Critics of Die Linke accuse some party members of having former links to the Stasi, East Germany's notoriously cruel secret police, and even German President Joachim Gauck has chosen to break with the normal neutrality of his office and has recently questioned Die Linke's ability to govern.

"People of my age who lived through the DDR find it quite hard to accept this," said Gauck in a November television interview.

A club for nostalgists

But Ramelow himself has repeatedly stressed that his party is not a representative of the East German political thought.

"My party isn't a club of nostalgists who want to resurrect East Germany," Ramelow has been quoted in several European media outlets.

Also, the coalition contract, signed by the three parties in the “red-red-green” arrangement, includes a clear statement that the East German DDR was a "state of injustice."

In his opening speech to the parliament in Erfurt Friday, he said: ”In the latest days I have often been told, that today would be a historic moment, but it's not.
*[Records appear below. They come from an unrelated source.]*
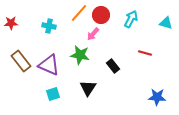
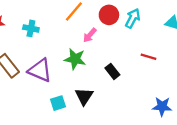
red circle: (101, 15) -> (109, 15), moved
cyan cross: (49, 26) -> (31, 28), moved
cyan square: (53, 94) -> (58, 103), moved

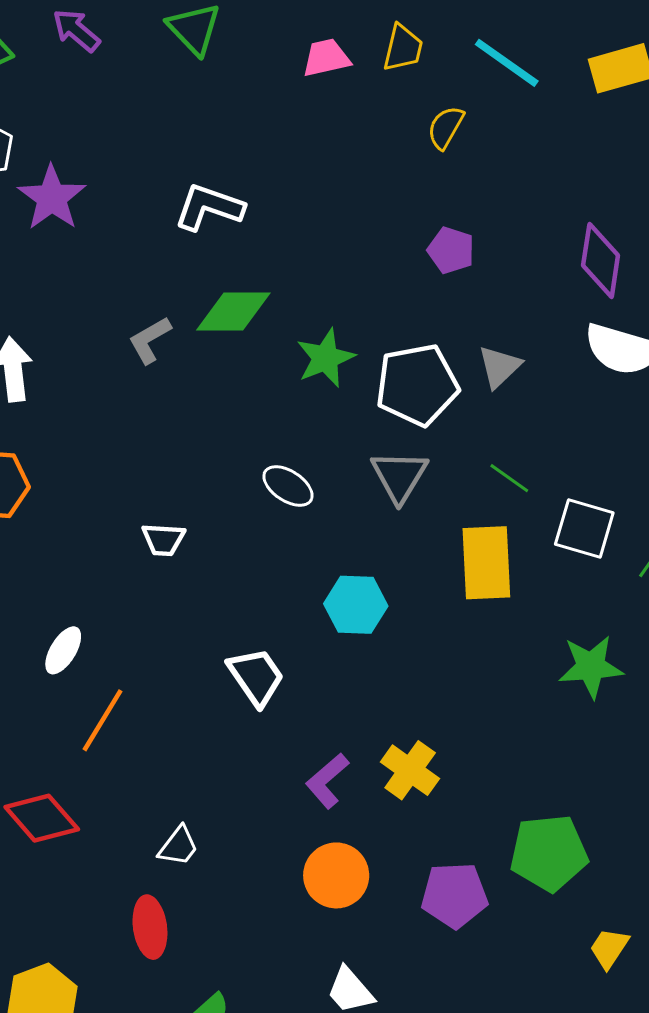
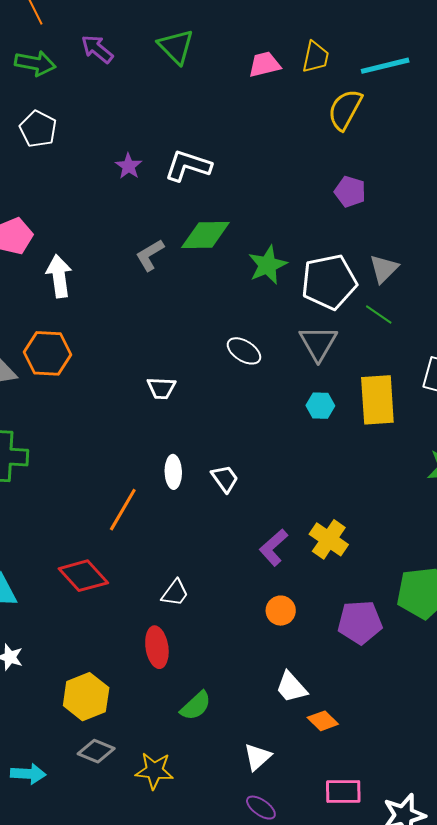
cyan line: (507, 63) -> (385, 66), turned -48
yellow semicircle: (446, 127) -> (345, 110), size x1.4
purple star: (52, 198) -> (129, 166), moved, size x0.6
green line: (509, 478) -> (379, 315), moved
cyan hexagon: (356, 605) -> (320, 406), moved, size x0.7
white ellipse: (63, 650) -> (173, 472), moved, turned -32
white trapezoid: (256, 677) -> (225, 479), size x0.7
orange circle: (336, 875) -> (281, 611), size x0.7

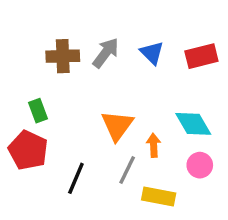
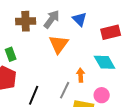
red rectangle: (201, 56) -> (111, 32), moved
orange triangle: (117, 125) -> (59, 44), moved
pink circle: (200, 165) -> (102, 95), moved

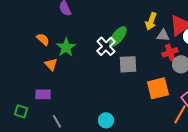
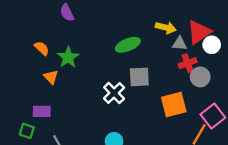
yellow arrow: (151, 21) -> (166, 28), turned -96
green ellipse: (118, 36) -> (128, 45), turned 30
white cross: (106, 46) -> (114, 93), moved
green square: (21, 111) -> (27, 131), moved

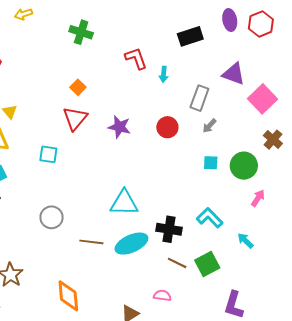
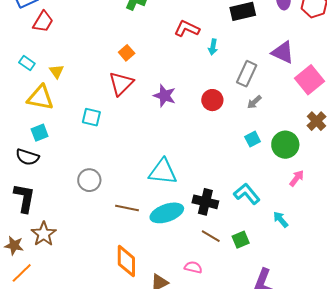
red L-shape: (136, 58) -> (187, 29), turned -50
cyan square: (211, 163) -> (253, 139), turned -35
green square: (207, 264) -> (241, 240), size x0.7
orange diamond: (68, 296) -> (126, 261), moved

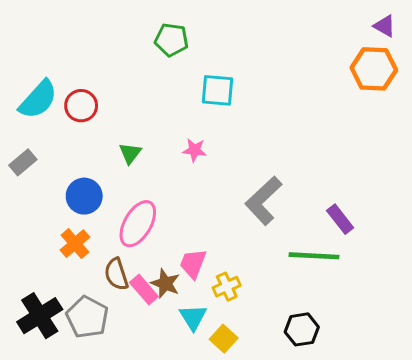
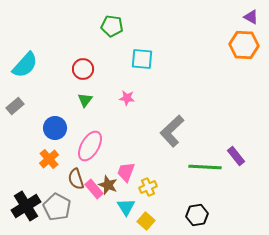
red circle: (81, 106) -> (83, 69), moved
purple rectangle: (340, 219) -> (236, 156), moved

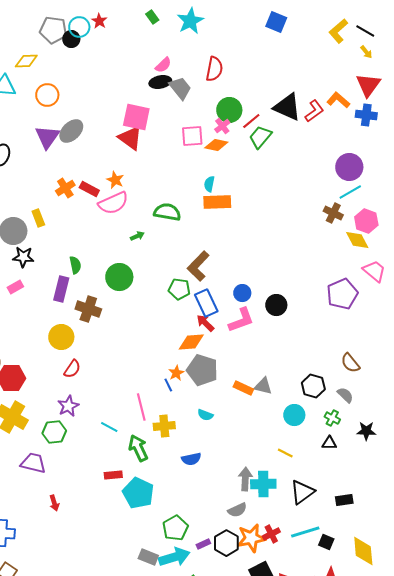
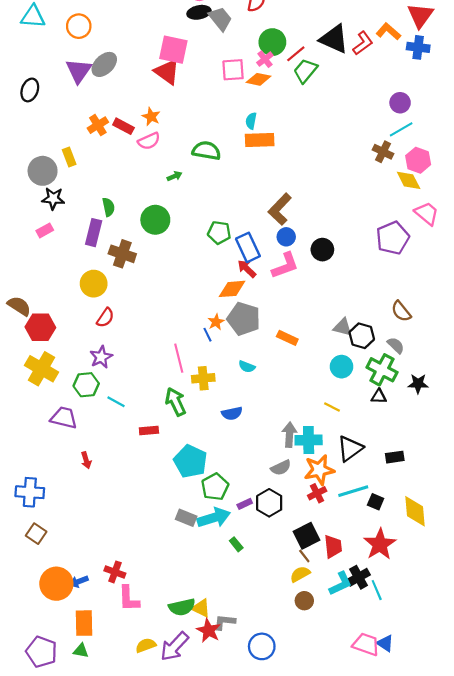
purple circle: (349, 167) -> (400, 103), size x0.7
pink semicircle: (113, 203) -> (149, 141), size x0.7
brown L-shape: (198, 266) -> (280, 209), moved
gray triangle: (263, 386) -> (343, 327), moved
green cross: (332, 418) -> (382, 370), size x1.8
cyan line: (109, 427) -> (116, 402), moved
cyan pentagon: (138, 493) -> (190, 461), moved
orange star: (251, 538) -> (319, 470), moved

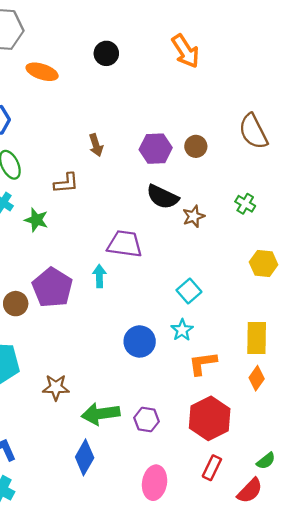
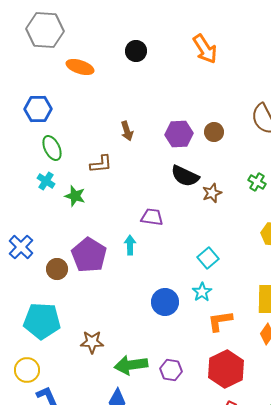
purple trapezoid: (125, 244) -> (152, 217), size x0.7

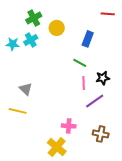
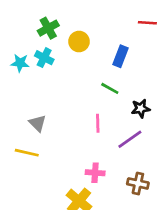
cyan cross: (31, 40) -> (44, 58), turned -32
pink line: (84, 83) -> (98, 123), moved

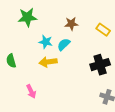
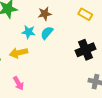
brown star: (71, 24) -> (45, 14), moved
yellow arrow: (48, 62) -> (19, 53), moved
The historic moment was exactly 25 years ago, here in Erfurt, as the men and women of the city peacefully occupied important authorities offices and started the procedure that makes me possible to stand here today.”

He was referring to the events of December 1989, when the Erfurt State Security District Headquarters was occupied, as the first of a series of similar occupations during the last weeks of the oppressive DDR regime.

Asking for forgiveness

Also, Ramelow directly addressed the victims of the East German regime and asked for forgiveness.

The fear of the “return of the communists” is an exaggeration, says head of the German Social Democratic Party, or the SPD, Sigmar Gabriel to Frankfurter Allmeneine Zeitung Friday, calling the demonstrations in front of the Thuringian parliament hysteric.

“It is nonsense to act as if Bodo Ramelow, elected on Friday, now intends to reinstall DDR-Socialism”, Gabriel said.

Whether this new left-wing government in Thuringia is a sign of a rise of the radical left, or proof that the left party has gotten its act together and now can cooperate politically, remains open for discussion.

But the reawakening of old grievances in Thuringia seems to be a fact. As is the end of a 24-year reign over Thuringia by Chancellor Angela Merkel's conservative Christian Democrats party, or the CDU.

Cold War paranoia

"The Cold War paranoia breaking out in Thuringia is bizarre, you get a feeling it's a state bordering Russia and that Soviet tanks now stand ready to roll in," said Gero Neugebauer, political scientist at Berlin's Free University, told Reuters.

"The reality is that Die Linke taking control of a state is a big step toward more German unity," he added.

Former editor-in-chief at the Thuringer Allgemeinen Sergej Lochthofen told German newspaper Taz.de Friday that he expects normal business.

“Come Monday, the people of Thuringia will get back to their normal business and stick with the prime minister that they've got,” he said.

Up till now, Thuringia has been governed by coalitions dominated by the CDU. Die Linke has also been represented in other regional governments in Germany, but has never been in a position to lead one.

Pariah-like status

At a national German level, it is now being discussed whether the Thuringian “red-red-green” coalition model can be seen as “a possible change of politics” within Die Linke, which until now has almost a pariah-like status in the eyes of many mainstream German politicians.

Die Linke is historically rooted in the Marxist–Leninist “Socialist Unity Party of Germany” that ruled former East Germany. But though the party has reorganized and changed its name, it is still fighting to shake its past as successor to East Germany's communist party.

At the last general elections in Germany in 2013, Die Linke got 8.6 per cent of the votes, but in five of the 16 German federal states, mostly in the former East Germany, the support from the voters lies above 20 percent, topping with the recent result in Thuringia of 28.2 percent of the votes.